There is a steady through-put of prisoners with an increase in the numbers of short sentences (Morris, 2004; in Jewkes, 2006, p53); the average custodial sentence is just 6-8 months (D315 CD2, 2005). In addition, broader political policies such as the ‘war on crime’ and ‘prison works’ (Sparks, 2001, pp246-247) have an impact. The effect is that overcrowding is inhibiting potential efficacy of the prison service. Relations across and between staff and prisoners deteriorate (Sparks, 2001, p217).

Furthermore, Leech claims that it is pointless to offer rehabilitation for short-stay prisoners, but that daily fire-fighting caused by overcrowding impinges on rehabilitation of prisoners with longer sentences. Sturt describes the exponential rise as the “single greatest impediment” to prisons, in terms of providing decent conditions and rehabilitation programmes (D315 CD2, 2005). On a higher level, the sheer weight of inmate numbers is damaging prison legitimacy and could lead to prisoner revolts (Sparks, 2001, p222).

Given all this, it is surprising if prisons provide anything more than perfunctory containment. In conclusion, it can be seen that there are many ideologies of what prison is for and how well it meets its aims. Some tout crime prevention and protection of the public through the threat of incarceration and incapacitative measures; other espouse treatment and training programmes for inmates to enhance post-prison life chances and provide alternatives to crime. Tensions arise from these competing perspectives, with political and public intuition arguing for more to be done to prisoners and offenders than for them.

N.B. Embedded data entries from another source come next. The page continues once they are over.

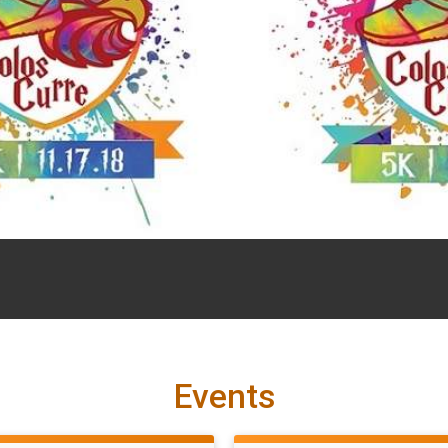
Events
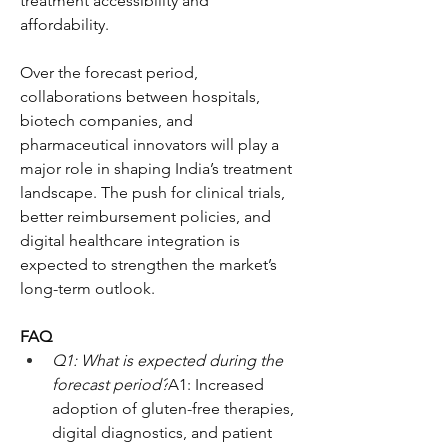
treatment accessibility and 
affordability.
Over the forecast period, 
collaborations between hospitals, 
biotech companies, and 
pharmaceutical innovators will play a 
major role in shaping India’s treatment 
landscape. The push for clinical trials, 
better reimbursement policies, and 
digital healthcare integration is 
expected to strengthen the market’s 
long-term outlook.
FAQ
Q1: What is expected during the 
forecast period?
A1: Increased 
adoption of gluten-free therapies, 
digital diagnostics, and patient 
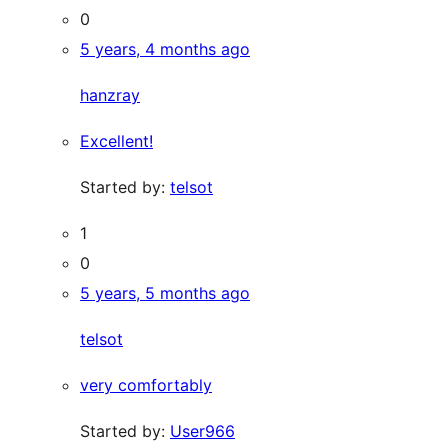
0
5 years, 4 months ago
hanzray
Excellent!
Started by:
telsot
1
0
5 years, 5 months ago
telsot
very comfortably
Started by:
User966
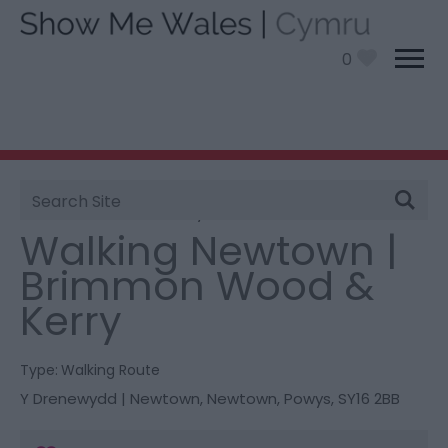
0
Site
You are here:
Things To Do
> Walking Newtown |
Search
Brimmon Wood & Kerry
Walking Newtown |
Brimmon Wood &
Kerry
Type:
Walking Route
Y Drenewydd | Newtown
,
Newtown
,
Powys
,
SY16 2BB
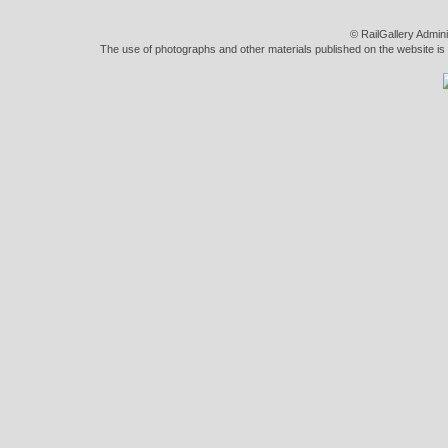
© RailGallery Admin
The use of photographs and other materials published on the website is pe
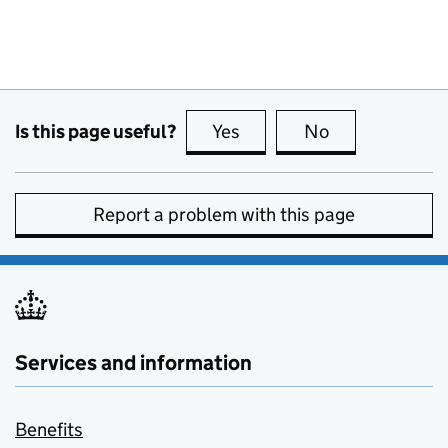
Is this page useful?
Yes
this page is useful
No
this page is no
Report a problem with this page
Services and information
Benefits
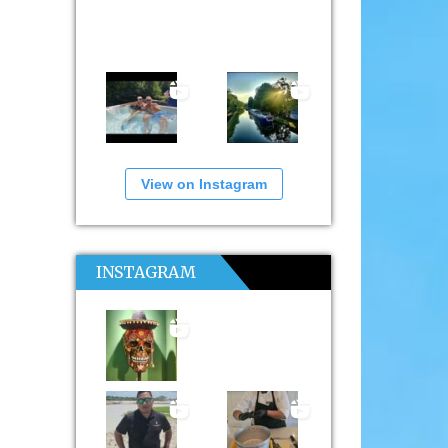
View on Instagram
INSTAGRAM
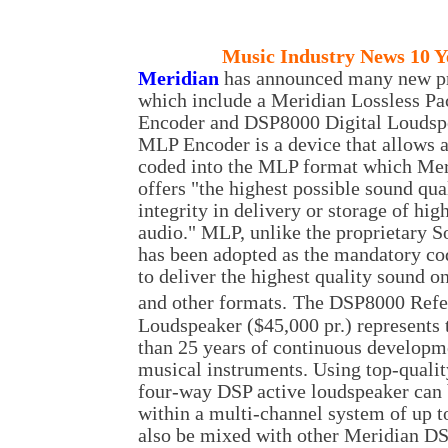
Music
Industry News 10 Y
M
eridian
has announced many new p
which include a Meridian Lossless P
Encoder and DSP8000 Digital Loudsp
MLP Encoder is a device that allows a
coded into the MLP format which Mer
offers "the highest possible sound qua
integrity in delivery or storage of hig
audio." MLP, unlike the proprietary
has been adopted as the mandatory c
to deliver the highest quality sound
and other formats.
The DSP8000 Refe
Loudspeaker ($45,000 pr.) represents
than 25 years of continuous developm
musical instruments. Using top-quality
four-way DSP active loudspeaker can b
within a multi-channel system of up t
also be mixed with other Meridian DSP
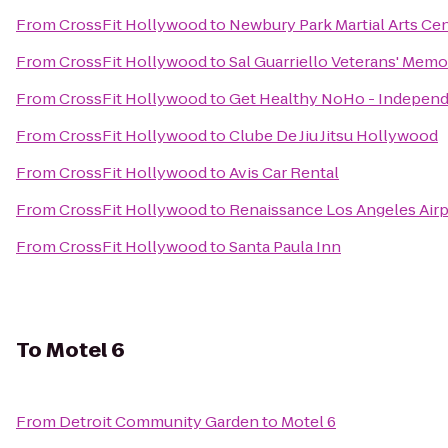
From
CrossFit Hollywood
to
Newbury Park Martial Arts Ce
From
CrossFit Hollywood
to
Sal Guarriello Veterans' Memo
From
CrossFit Hollywood
to
Get Healthy NoHo - Independ
From
CrossFit Hollywood
to
Clube De Jiu Jitsu Hollywood
From
CrossFit Hollywood
to
Avis Car Rental
From
CrossFit Hollywood
to
Renaissance Los Angeles Airp
From
CrossFit Hollywood
to
Santa Paula Inn
To
Motel 6
From
Detroit Community Garden
to
Motel 6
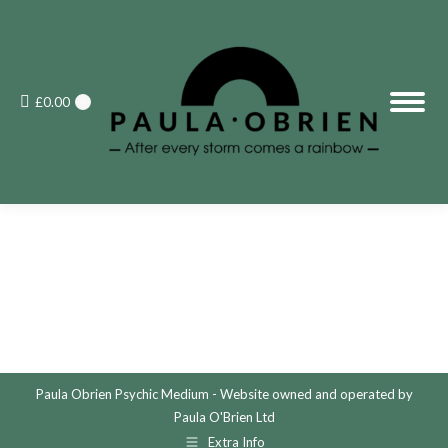
£
0.00
0
Paula Obrien Psychic Medium - Website owned and operated by
Paula O'Brien Ltd
Extra Info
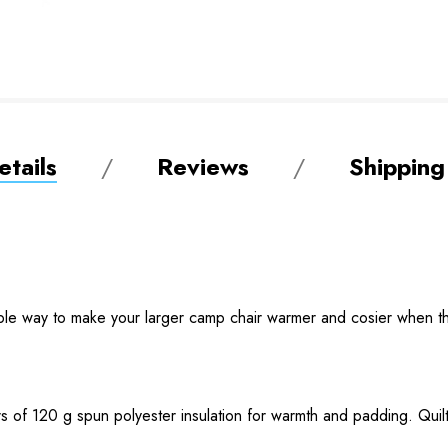
tails
Reviews
Shipping
ple way to make your larger camp chair warmer and cosier when t
s of 120 g spun polyester insulation for warmth and padding. Quilt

However, mounting evidence demonstrates that prison doesn’t deter crimes, nor does it prevent recidivism. Prison may assuage an immediate societal need for punishment and retribution, but with increasing percentages of prisoners serving short sentences and coming from chaotic lifestyles of addiction and social/economic exclusion, it makes sense to take a longer-term perspective. Rehabilitation and reform programmes can open up employment opportunities for inmates upon release, plus treatment for addictions can curb the primary reasons for offending.

This could encourage would-be offenders to make a classical-style pros vs cons choice about committing crimes, but it fosters more active and positive choices. In addition, community sanctions such as electronic tagging could help preserve the familial ties that are so important for preventing recidivism. For prison ultimately to work, the culture of thinking about prisons and prisoners must change. Firstly, politicians and policy-makers must lose their fear of alienating the public.

A shift is required from human warehousing of petty offenders serving short sentences to more measured and concerted efforts to decrease the prison population, and prevent recidivism though in-prison treatment and training, and more joined-up welfare support upon release. Perhaps it is time to look back to the Victorian ethos of compassion to inspire the future of prison. Through these means, real alternatives to crime could be opened up to disadvantaged individuals. Whole communities could then be strengthened and made safer from within, through greater social inclusion rather than some individuals being forced behind prison bars.